As mentioned by @AxelNennker, the ICM also defines...

It is important to remark that in cases where personal user data is processed by the API, and users can exercise their rights through mechanisms such as opt-in and/or opt-out, the use of 3-legged access tokens becomes mandatory.

...which is the criteria to decide whether client credentials (2-legged) is allowed or not. Or the other way around, when 3-legged access becomes mandatory. This MUST be followed by all APIs.

And finally, if during the onboarding process of a specific application, in a specific country, under a specific local regulation, it is determined that more than one auth flow is allowed, say Auth Code and CIBA as @MarkCornall mention... then the application developer will decide which auth flow to use depending on its particular use case or capabilities, e.g. Auth Code and CIBA allowed, application with no FE capabilities then CIBA will be used and the developer will develop its use case accordingly. For this the ICM also provides recommendations in a technical ruleset for Auth Code and CIBA as also mentioned by @AxelNennker above.

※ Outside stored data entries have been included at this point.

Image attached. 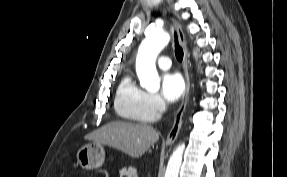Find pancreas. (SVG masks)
<instances>
[{
    "mask_svg": "<svg viewBox=\"0 0 287 177\" xmlns=\"http://www.w3.org/2000/svg\"><path fill=\"white\" fill-rule=\"evenodd\" d=\"M120 177H138L137 170L135 168H123L120 170Z\"/></svg>",
    "mask_w": 287,
    "mask_h": 177,
    "instance_id": "pancreas-1",
    "label": "pancreas"
}]
</instances>
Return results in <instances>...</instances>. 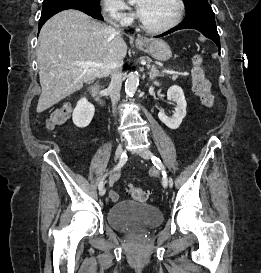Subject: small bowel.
Returning <instances> with one entry per match:
<instances>
[{
    "label": "small bowel",
    "mask_w": 261,
    "mask_h": 273,
    "mask_svg": "<svg viewBox=\"0 0 261 273\" xmlns=\"http://www.w3.org/2000/svg\"><path fill=\"white\" fill-rule=\"evenodd\" d=\"M71 110L72 107L70 104H66L61 108L55 109L50 115V117L47 119V127L50 130H53L56 126L65 125L67 123V120L69 119ZM109 196L112 201L118 200V194L114 190H111L109 192Z\"/></svg>",
    "instance_id": "c3829d8e"
}]
</instances>
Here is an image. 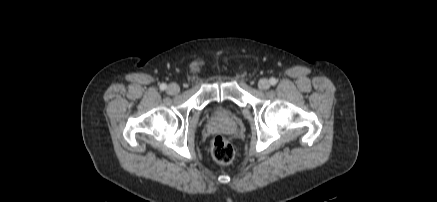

eric-murray commented 1 week ago

For APIs that may need to support 3-legged token access, I agree that a clear statement in the documentation as to whether the authorisation code flow, CIBA flow, or both could be applicable would be useful, and CAMARA should start to enforce that.

Given that CIBA allows the end user to be identified by IP address and port, and this should be known to any application server contacted by the end user device, I suspect that many APIs will find that authorisation code flow does not need to be supported at all. Even Number Verification would work using CIBA, though I understand that authorisation code flow and header enrichment is the traditional way of identifying the end user device.

Discovering that most APIs only require to support one of the 3-legged flows would greatly simplify things. The API consumer would then find out when on-boarding whether a 3-legged token was required for legal reasons, or a 2-legged token could be used. But the API provider would already know this, and hence would only need to implement one of the possible authorisation flows. And if only one flow is applicable, it does kind of become mandatory.

For the existing implementations "out in the wild", I'd be interested to know how many found it necessary to implement more than one authorisation flow.